The study, by academics at the University of Roehampton, was funded by the government’s Arts and Humanities Research Council and essentially claims that Shakespeare is not diverse enough.
The Telegraph reports that the overseer of the study, Andy Kesson, complains that “masculinity and nationalism were crucial motivating factors in the rise of Shakespeare as the arbiter of literary greatness” adding that “[w]e need to be much, much more suspicious of Shakespeare’s place in contemporary theatre”.
There are not enough black and brown disabled queer transgender migrants in Shakespeare’s plays apparently.
As a counter to Shakespeare’s lack of diversity, the researchers are staging a production of a play by John Lyly, a playwright around at the same time as Shakespeare but who wasn’t as successful.
The researchers claim that the Lyly play Galatea offers “an unparalleled affirmative and intersectional demographic, exploring feminist, queer, transgender and migrant lives”.
Given that basically none of those things existed when the play was written, anyone in their right mind would conclude that they are not themes in the play, and instead have been crowbarred into it by the ‘academics’ obsessed with pushing their identity nonsense agenda.
Responding to this complete tripe, author Lionel Shriver noted “In Shakespeare’s day, half the European population was white and male.

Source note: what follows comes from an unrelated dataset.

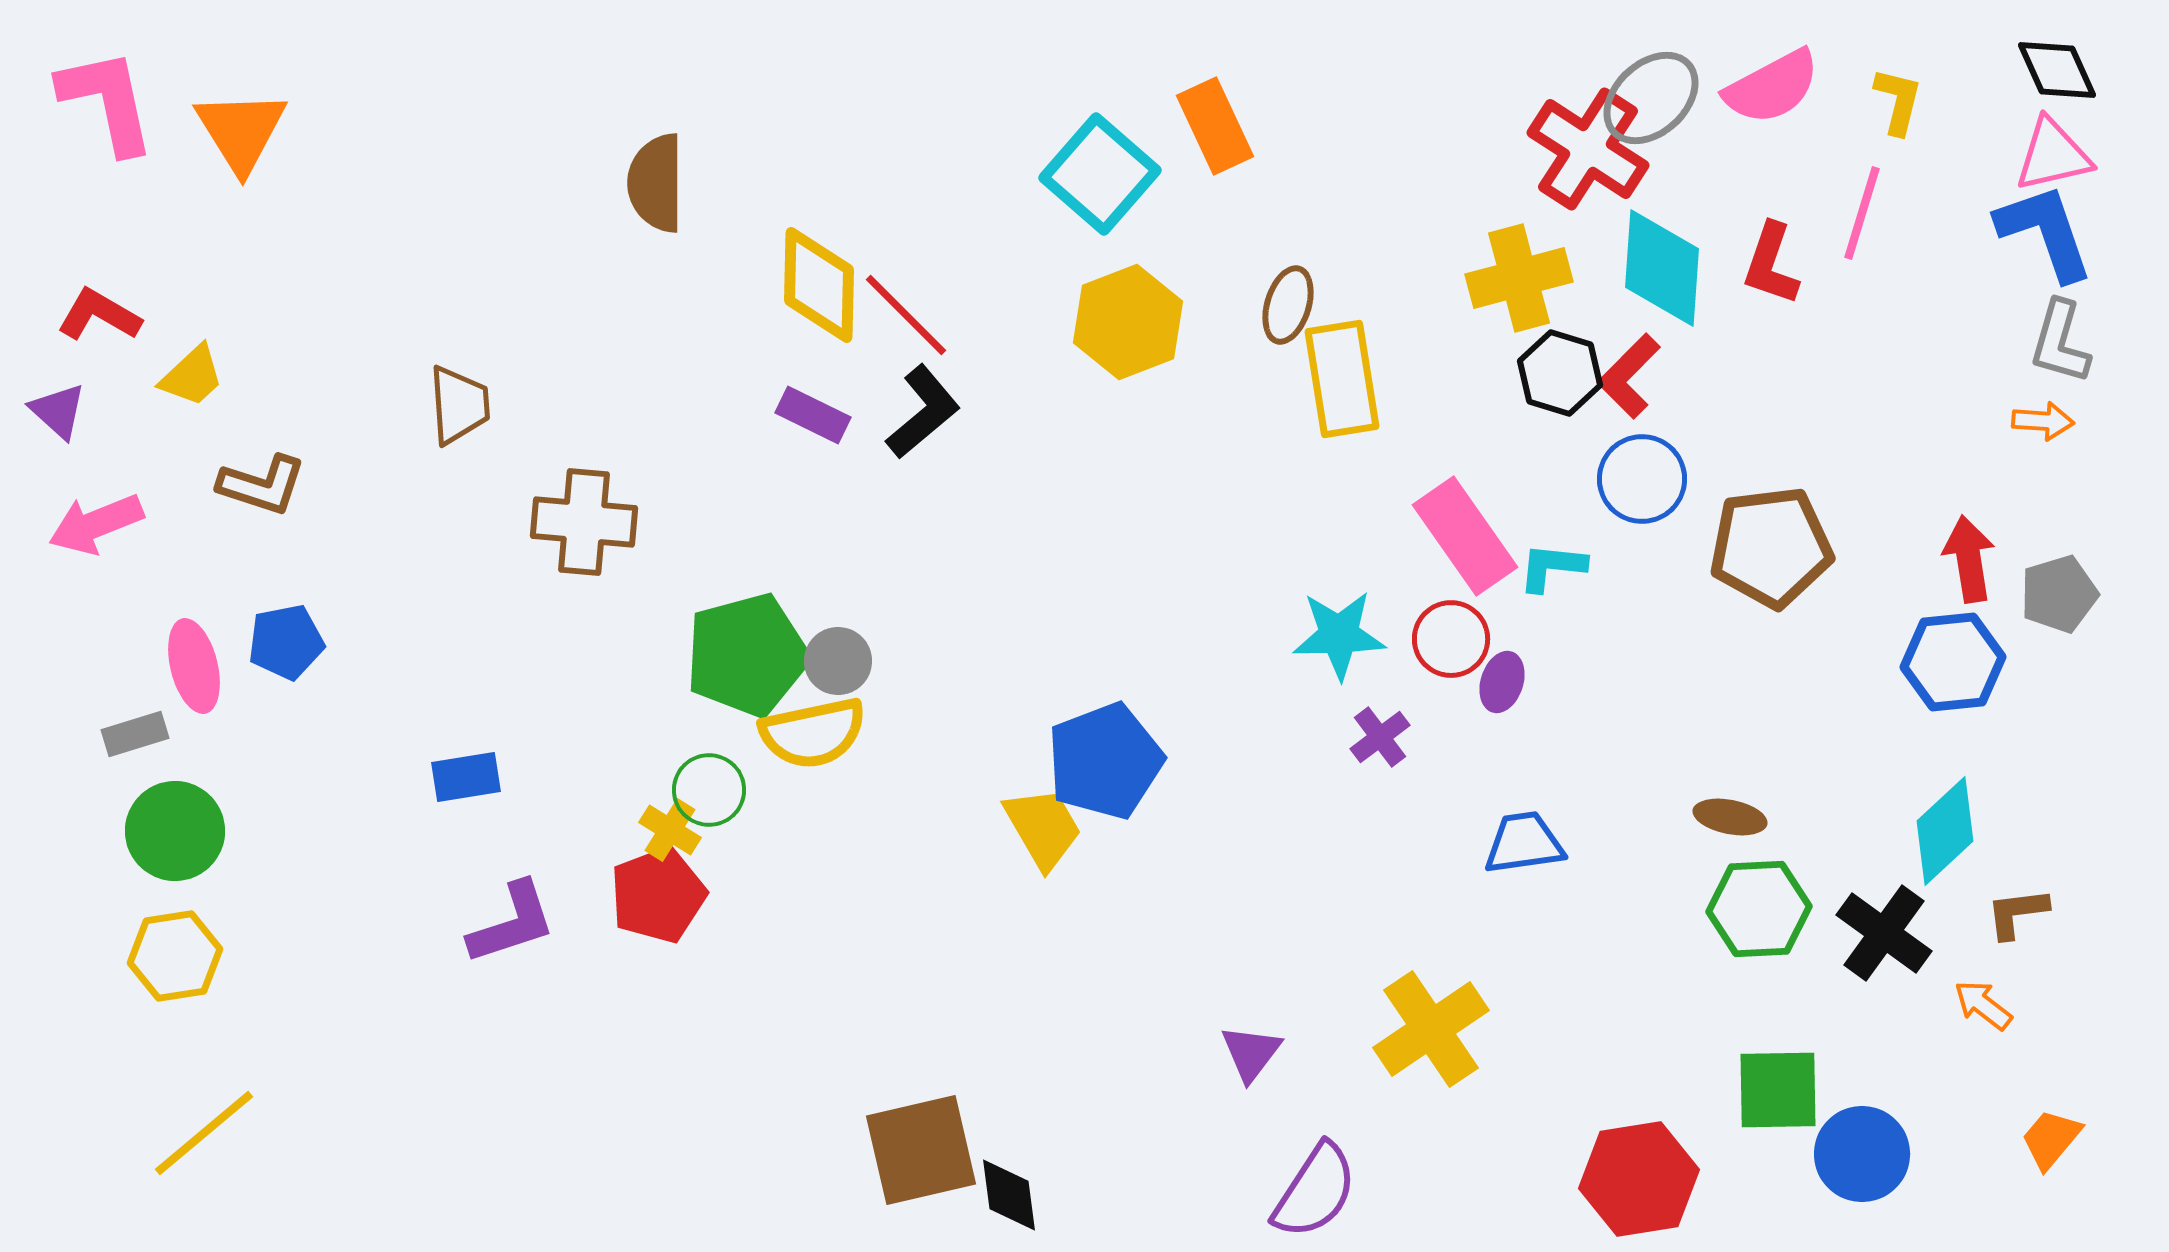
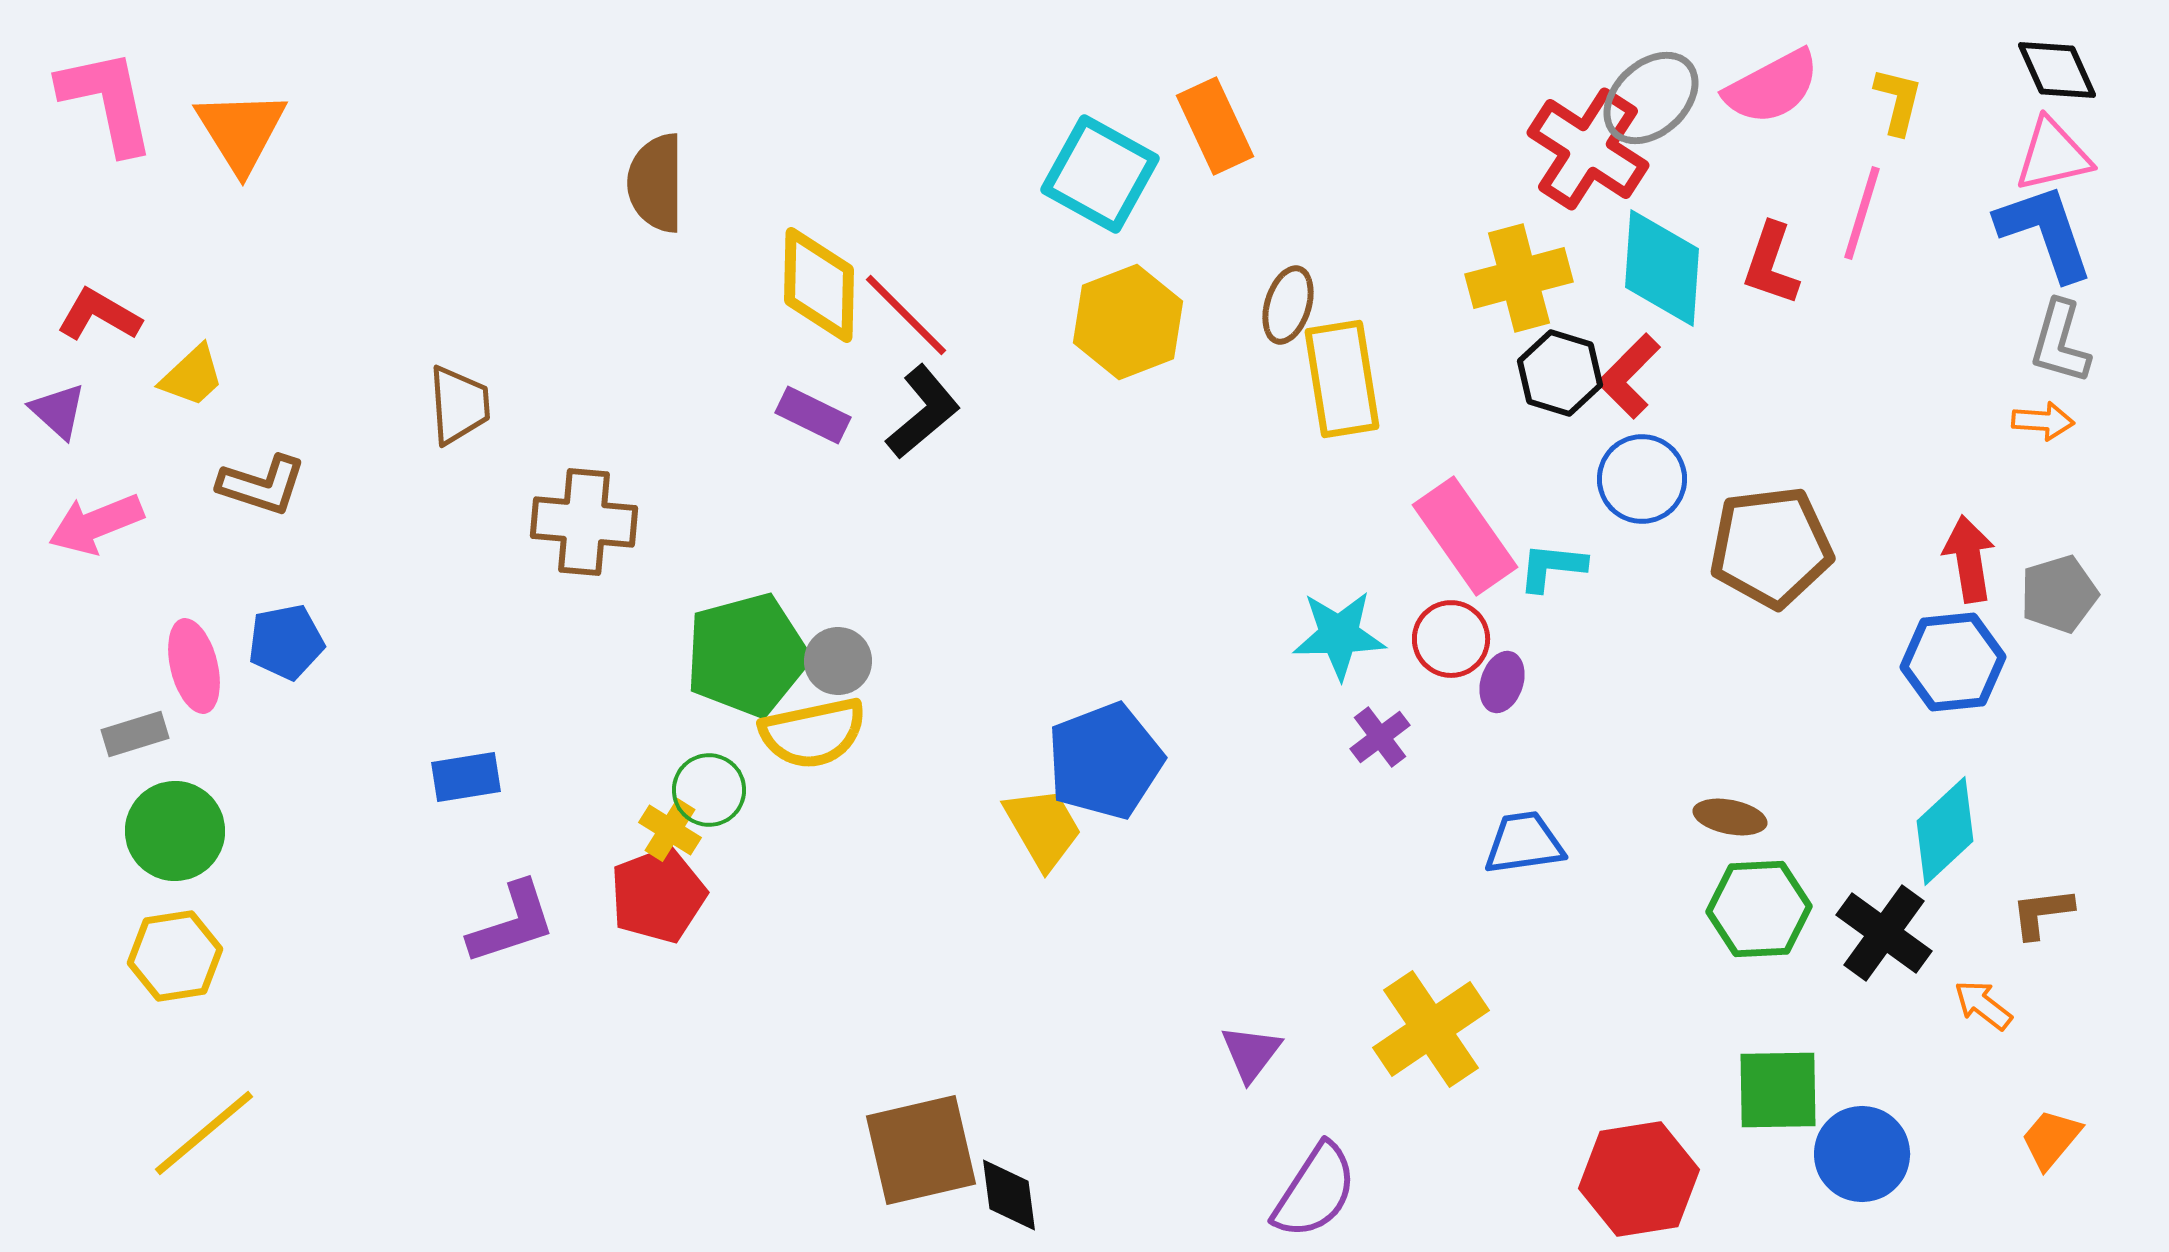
cyan square at (1100, 174): rotated 12 degrees counterclockwise
brown L-shape at (2017, 913): moved 25 px right
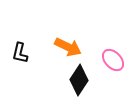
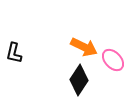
orange arrow: moved 16 px right
black L-shape: moved 6 px left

They didn’t have rainbow flags. Being disabled like Richard III was a matter of character rather than politics, and luckily for them no one had ever coined the linguistic abomination ‘cisgender’.”
Shriver further urged that “Still germane because his themes are timeless, Shakespeare will survive even this dogmatic mangling, and his plays will continue to be enjoyed long after today’s ‘intersectional’ performances have foreshortened into a freakish comical footnote in theatrical history.”
Comedian and author Andrew Doyle also commented “There’s a very good reason why Shakespeare is performed frequently and John Lyly barely at all. Shakespeare was by far the superior playwright. Yet again, ideologues are reducing great art to mere mechanisms for the promotion of an ideology.”
“A production of Galatea would be welcome,” Doyle continued, adding “but given that those behind it are already using anachronistic pseudo-religious terms such as ‘cisgender’ suggests that it will be a tedious affair. They evidently believe what they are doing is radical, but virtually all theatre companies today are obsessed with identity and gender, and so this is likely to be just more conformist and insipid propaganda.”
Conservative MP Jane Stevenson of the government’s culture, media and sport committee, said “I’m not sure reducing Galatea to a celebration of all things woke, or knocking Shakespeare for being pale, male and stale is much more than cultural click-bait.”
“Shakespeare’s works have been translated into 100 languages and clearly still resonate with people all over the world. Love, hate, ambition, loss, jealousy – all universal emotions we all still identify with,” Stevenson further declared.